All of the Company’s domestic dealership-owning subsidiaries were co-borrowers under the Revolving Credit Facility. The Revolving Credit Facility contained a number of significant covenants that, among other things, restricted the Company’s ability to make disbursements outside of the ordinary course of business, dispose of assets, incur additional indebtedness, create liens on assets, make investments and engage in mergers or consolidations. Under the Revolving Credit Facility, the Company was also required to comply with specified financial tests and ratios defined in the Revolving Credit Facility, such as fixed charge coverage, current, total leverage, and senior secured leverage, among others. Further, provisions of the Revolving Credit Facility required the Company to maintain financial ratios and a minimum level of stockholders’ equity (the “Required Stockholders’ Equity”), which effectively limited the amount of disbursements (or “Restricted Payments”) that the Company could make outside the ordinary course of business (e.g., cash dividends and stock repurchases).

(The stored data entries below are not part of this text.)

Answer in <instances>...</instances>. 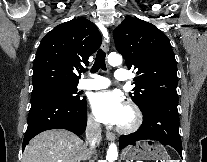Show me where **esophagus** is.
Masks as SVG:
<instances>
[{
  "label": "esophagus",
  "mask_w": 207,
  "mask_h": 162,
  "mask_svg": "<svg viewBox=\"0 0 207 162\" xmlns=\"http://www.w3.org/2000/svg\"><path fill=\"white\" fill-rule=\"evenodd\" d=\"M109 44H110V35H107L103 38V44H102V49L103 51L107 52L109 50ZM106 138L110 142L115 141V135L111 132L106 133Z\"/></svg>",
  "instance_id": "esophagus-1"
}]
</instances>
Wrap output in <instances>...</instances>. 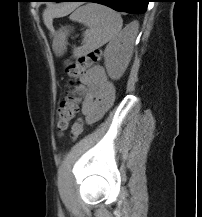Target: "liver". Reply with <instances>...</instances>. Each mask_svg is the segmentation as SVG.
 <instances>
[{"label":"liver","instance_id":"6515ba94","mask_svg":"<svg viewBox=\"0 0 202 217\" xmlns=\"http://www.w3.org/2000/svg\"><path fill=\"white\" fill-rule=\"evenodd\" d=\"M75 5L73 4H65V5H58L56 7L46 9L43 13L44 23L48 28L52 26V19L55 17H63L73 11Z\"/></svg>","mask_w":202,"mask_h":217}]
</instances>
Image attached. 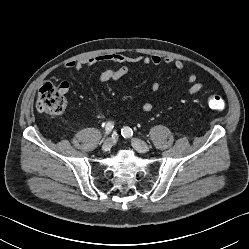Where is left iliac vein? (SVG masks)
I'll return each mask as SVG.
<instances>
[{"label":"left iliac vein","instance_id":"obj_1","mask_svg":"<svg viewBox=\"0 0 249 249\" xmlns=\"http://www.w3.org/2000/svg\"><path fill=\"white\" fill-rule=\"evenodd\" d=\"M131 144H132L133 148L136 151H138L139 153H146L149 150L148 145L140 139L133 138L131 141Z\"/></svg>","mask_w":249,"mask_h":249}]
</instances>
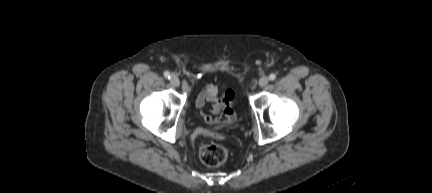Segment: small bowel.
<instances>
[{"mask_svg": "<svg viewBox=\"0 0 432 193\" xmlns=\"http://www.w3.org/2000/svg\"><path fill=\"white\" fill-rule=\"evenodd\" d=\"M207 103L212 104V110L210 113H203V118L211 126L207 133L215 136L217 134L215 129L232 124L236 119V115L232 108L226 106L218 98L217 87L213 84L206 85L195 101L196 107L199 109L204 108Z\"/></svg>", "mask_w": 432, "mask_h": 193, "instance_id": "obj_1", "label": "small bowel"}]
</instances>
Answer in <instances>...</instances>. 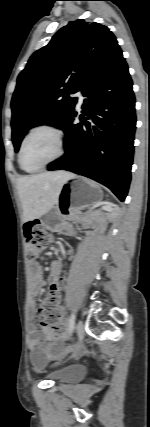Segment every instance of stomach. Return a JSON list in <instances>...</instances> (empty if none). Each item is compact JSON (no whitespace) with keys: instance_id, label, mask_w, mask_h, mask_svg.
<instances>
[{"instance_id":"0dacf381","label":"stomach","mask_w":150,"mask_h":427,"mask_svg":"<svg viewBox=\"0 0 150 427\" xmlns=\"http://www.w3.org/2000/svg\"><path fill=\"white\" fill-rule=\"evenodd\" d=\"M65 182L54 206L57 217L69 220L85 208L97 204L102 199V190L93 182L79 177Z\"/></svg>"}]
</instances>
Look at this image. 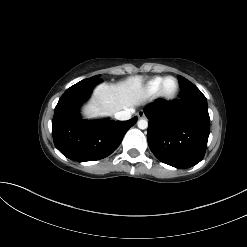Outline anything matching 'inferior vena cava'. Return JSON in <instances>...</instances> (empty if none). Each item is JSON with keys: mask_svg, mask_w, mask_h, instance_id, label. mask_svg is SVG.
I'll use <instances>...</instances> for the list:
<instances>
[{"mask_svg": "<svg viewBox=\"0 0 247 247\" xmlns=\"http://www.w3.org/2000/svg\"><path fill=\"white\" fill-rule=\"evenodd\" d=\"M134 113L133 109H125L123 111L116 112L114 114L117 120H129L131 118V114Z\"/></svg>", "mask_w": 247, "mask_h": 247, "instance_id": "602c4592", "label": "inferior vena cava"}]
</instances>
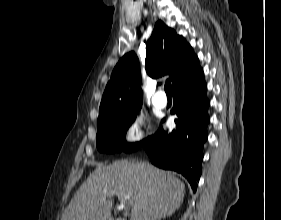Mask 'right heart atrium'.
<instances>
[{
	"instance_id": "obj_1",
	"label": "right heart atrium",
	"mask_w": 281,
	"mask_h": 220,
	"mask_svg": "<svg viewBox=\"0 0 281 220\" xmlns=\"http://www.w3.org/2000/svg\"><path fill=\"white\" fill-rule=\"evenodd\" d=\"M151 136L149 121L144 113L133 115L125 126L124 140L129 144H138Z\"/></svg>"
}]
</instances>
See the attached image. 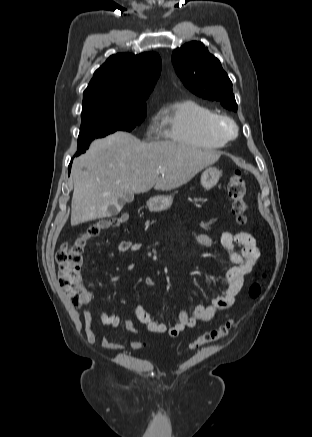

The Required Stockholders’ Equity was defined as a base of $520.0 million, plus 50% of cumulative adjusted net income, plus 100% of the proceeds from any equity issuances and less non-cash asset impairment charges. The amount by which adjusted stockholders’ equity exceeded the Required Stockholders’ Equity was the amount available for Restricted Payments (the “Amount Available for Restricted Payments”). For purposes of this covenant calculation, net income and stockholders’ equity represented such amounts per the consolidated financial statements, adjusted to exclude the Company’s foreign operations and the impact of the adoption of the accounting standard for convertible debt that became effective on January 1, 2009 and was primarily codified in ASC 470. As of June 30, 2011, the Amount Available for Restricted Payments was $185.4 million. However, the Mortgage Facility (as defined in Note 10) provides for a similar restricted payment basket and was more restrictive as of June 30, 2011 (see discussion of the Mortgage Facility Restricted Payment Basket in Note 10).
 
As of June 30, 2011, the Company was in compliance with all applicable covenants and ratios under the Revolving Credit Facility. The Company’s obligations under the Revolving Credit Facility were secured by essentially all of the Company’s domestic personal property (other than equity interests in dealership-owning subsidiaries) including all motor vehicle inventory and proceeds from the disposition of dealership-owning subsidiaries.
 
Ford Motor Credit Company Facility
 
The FMCC Facility provides for the financing of, and is collateralized by, the Company’s Ford new vehicle inventory, including affiliated brands. This arrangement provides for $150.0 million of floorplan financing and is an evergreen arrangement that may be cancelled with 30 days notice by either party. As of June 30, 2011, the Company had an outstanding balance of $87.1 million with an available floorplan borrowing capacity of $62.9 million. This facility bears interest at a rate of Prime plus 150 basis points minus certain incentives; however, the prime rate is defined to be a minimum of 4.0%. As of June 30, 2011, the interest rate on the FMCC Facility was 5.5% before considering the applicable incentives.
 
Other Credit Facilities
 
The Company has a credit facility with BMW Financial Services for the financing of new, used and rental vehicle inventories related to its U.K. operations. This facility is an evergreen arrangement that may be cancelled with notice by either party and bears interest of a base rate, plus a surcharge that varies based upon the type of vehicle being financed. As of June 30, 2011, the interest rates charged on borrowings outstanding under this facility ranged from 1.2% to 4.5%.
 
Excluding rental vehicles financed through the Revolving Credit Facility, financing for rental vehicles is typically obtained directly from the automobile manufacturers. These financing arrangements generally require small monthly payments and mature in varying amounts over the next two years. As of June 30, 2011, the interest rate charged on borrowings related to the Company’s rental vehicle fleet ranged from 2.5% to 6.8%. Rental vehicles are typically transferred to used vehicle inventory when they are removed from rental service and repayment of the borrowing is required at that time.